Especialistas militares disseram que o exército deve ser completamente transformado e precisa de uma infusão de apoio internacional se quiser proteger a soberania libanesa. “Se Israel atacar o Líbano, o exército libanês não será capaz de enfrentar os tanques e mísseis israelitas. Os EUA querem que o exército libanês seja uma força policial, para manter a segurança”, disse Mounir Shehadeh, um general reformado que supervisionou a coordenação do governo libanês com as forças de manutenção da paz da ONU no sul do Líbano.

Shehadeh explicou que o exército necessitaria de um verdadeiro compromisso da comunidade internacional para se tornar um exército real e competente. Como parte disto, deve ser permitida a compra de armamento avançado de estados ocidentais, particularmente dos EUA.

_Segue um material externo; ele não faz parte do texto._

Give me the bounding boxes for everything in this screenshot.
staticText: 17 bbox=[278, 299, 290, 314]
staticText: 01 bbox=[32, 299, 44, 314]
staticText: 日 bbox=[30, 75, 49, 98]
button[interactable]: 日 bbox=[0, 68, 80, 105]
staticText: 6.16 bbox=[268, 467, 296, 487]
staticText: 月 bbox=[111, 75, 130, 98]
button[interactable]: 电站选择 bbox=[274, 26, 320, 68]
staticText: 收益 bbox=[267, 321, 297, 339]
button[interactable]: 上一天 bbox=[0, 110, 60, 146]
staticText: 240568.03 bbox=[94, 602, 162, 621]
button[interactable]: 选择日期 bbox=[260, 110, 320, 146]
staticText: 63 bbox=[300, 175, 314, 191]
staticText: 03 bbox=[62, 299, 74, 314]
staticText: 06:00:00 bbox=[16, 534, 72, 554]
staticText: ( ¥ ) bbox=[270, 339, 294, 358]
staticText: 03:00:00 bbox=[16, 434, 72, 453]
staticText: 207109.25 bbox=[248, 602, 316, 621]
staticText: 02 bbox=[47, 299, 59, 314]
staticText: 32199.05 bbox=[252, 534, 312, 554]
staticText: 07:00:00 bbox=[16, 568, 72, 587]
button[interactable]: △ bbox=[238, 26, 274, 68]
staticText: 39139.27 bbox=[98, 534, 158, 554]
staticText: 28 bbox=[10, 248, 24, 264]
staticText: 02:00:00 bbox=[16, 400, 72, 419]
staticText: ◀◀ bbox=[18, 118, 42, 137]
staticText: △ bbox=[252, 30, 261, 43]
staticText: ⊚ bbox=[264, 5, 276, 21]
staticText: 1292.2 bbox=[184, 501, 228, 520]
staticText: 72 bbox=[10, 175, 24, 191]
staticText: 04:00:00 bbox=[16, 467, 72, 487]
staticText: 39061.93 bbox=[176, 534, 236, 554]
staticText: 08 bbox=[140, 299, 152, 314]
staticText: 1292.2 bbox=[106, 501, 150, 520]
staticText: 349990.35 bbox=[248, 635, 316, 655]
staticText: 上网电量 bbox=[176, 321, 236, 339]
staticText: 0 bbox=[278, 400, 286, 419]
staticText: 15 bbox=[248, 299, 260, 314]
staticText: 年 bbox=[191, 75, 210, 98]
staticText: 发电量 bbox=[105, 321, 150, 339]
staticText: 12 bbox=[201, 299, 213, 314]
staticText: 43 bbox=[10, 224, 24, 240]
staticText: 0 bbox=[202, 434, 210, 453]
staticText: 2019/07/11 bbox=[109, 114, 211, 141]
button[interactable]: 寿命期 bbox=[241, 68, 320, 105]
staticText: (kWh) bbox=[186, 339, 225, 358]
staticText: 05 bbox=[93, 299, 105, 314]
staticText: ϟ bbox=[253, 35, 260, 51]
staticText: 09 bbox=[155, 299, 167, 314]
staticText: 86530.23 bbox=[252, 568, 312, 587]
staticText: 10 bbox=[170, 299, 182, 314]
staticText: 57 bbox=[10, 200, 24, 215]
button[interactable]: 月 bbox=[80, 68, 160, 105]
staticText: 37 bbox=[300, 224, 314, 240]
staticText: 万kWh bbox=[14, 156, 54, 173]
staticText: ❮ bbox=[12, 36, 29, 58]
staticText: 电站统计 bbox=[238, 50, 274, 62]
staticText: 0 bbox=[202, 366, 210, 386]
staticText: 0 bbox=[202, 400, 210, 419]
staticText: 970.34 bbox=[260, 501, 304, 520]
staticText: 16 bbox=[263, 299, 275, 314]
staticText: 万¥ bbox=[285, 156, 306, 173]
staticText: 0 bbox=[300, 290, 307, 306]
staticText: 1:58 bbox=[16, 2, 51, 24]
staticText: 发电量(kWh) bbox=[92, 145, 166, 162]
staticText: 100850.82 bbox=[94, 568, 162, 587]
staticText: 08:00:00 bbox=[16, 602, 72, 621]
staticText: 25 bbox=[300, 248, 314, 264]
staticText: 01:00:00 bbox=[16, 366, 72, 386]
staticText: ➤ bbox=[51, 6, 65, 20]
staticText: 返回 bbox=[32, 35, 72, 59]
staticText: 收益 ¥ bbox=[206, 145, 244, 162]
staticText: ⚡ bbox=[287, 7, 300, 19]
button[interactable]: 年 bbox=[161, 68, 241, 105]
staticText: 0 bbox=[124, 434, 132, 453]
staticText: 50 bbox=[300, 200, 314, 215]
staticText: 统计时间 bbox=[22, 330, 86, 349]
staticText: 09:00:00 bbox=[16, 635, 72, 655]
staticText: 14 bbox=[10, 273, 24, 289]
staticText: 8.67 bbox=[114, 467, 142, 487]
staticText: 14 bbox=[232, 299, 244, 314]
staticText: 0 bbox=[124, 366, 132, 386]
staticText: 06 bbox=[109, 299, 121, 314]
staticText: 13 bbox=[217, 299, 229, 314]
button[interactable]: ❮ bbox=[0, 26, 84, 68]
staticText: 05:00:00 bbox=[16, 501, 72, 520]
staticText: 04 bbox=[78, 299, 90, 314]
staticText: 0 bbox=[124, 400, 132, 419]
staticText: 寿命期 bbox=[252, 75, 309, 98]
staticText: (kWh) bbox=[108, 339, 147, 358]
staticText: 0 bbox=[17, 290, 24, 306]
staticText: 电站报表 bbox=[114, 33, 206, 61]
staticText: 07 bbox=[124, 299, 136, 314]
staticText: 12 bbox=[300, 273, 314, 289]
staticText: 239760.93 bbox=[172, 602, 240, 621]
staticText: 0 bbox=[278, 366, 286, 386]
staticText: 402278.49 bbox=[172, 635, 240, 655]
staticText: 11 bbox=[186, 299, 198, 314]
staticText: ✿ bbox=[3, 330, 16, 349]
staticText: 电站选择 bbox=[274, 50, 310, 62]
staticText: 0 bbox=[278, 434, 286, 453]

Nos primeiros quatro dias do cessar-fogo, Israel realizou vários ataques aéreos no Líbano, contra o que afirma terem sido membros do Hezbollah que violaram os termos do cessar-fogo. Pelo menos um destes ataques aéreos ocorreu no distrito de Saida, no Líbano, muito a norte de onde o acordo de cessar-fogo determina que o Hezbollah deve recuar. O Hezbollah, embora tenha prometido responder às violações do cessar-fogo, até agora não retaliou. O exército libanês, por sua vez, disse que iria levantar a questão com mediadores internacionais.

Apesar das questões sobre o controlo do Hezbollah no poder no país e a sua suposta substituição como protector do país pelos militares libaneses, o grupo e os seus apoiantes consideraram o fim dos combates como um motivo de celebração.

No sábado, milhares de pessoas se reuniram no local do ataque aéreo israelense que matou o líder do Hezbollah, Hassan Nasrallah, de três décadas, segurando bandeiras e velas do Hezbollah. A cerimônia pretendia comemorar a morte de Nasrallah e traçar um caminho a seguir após um ano repleto de perdas imensuráveis.

Em Zibqin, Bzeeh também estava incerto sobre o seu futuro. O jovem de 18 anos, agora que a guerra acabou, teve de enfrentar os aspectos mais mundanos, mas igualmente sérios, da sua vida. Ele retornaria aos estudos como estudante universitário do primeiro ano, estudando finanças.

“É muito confuso as circunstâncias aqui no país. Trabalharei no setor bancário, mas não no Líbano”, disse Bzeeh.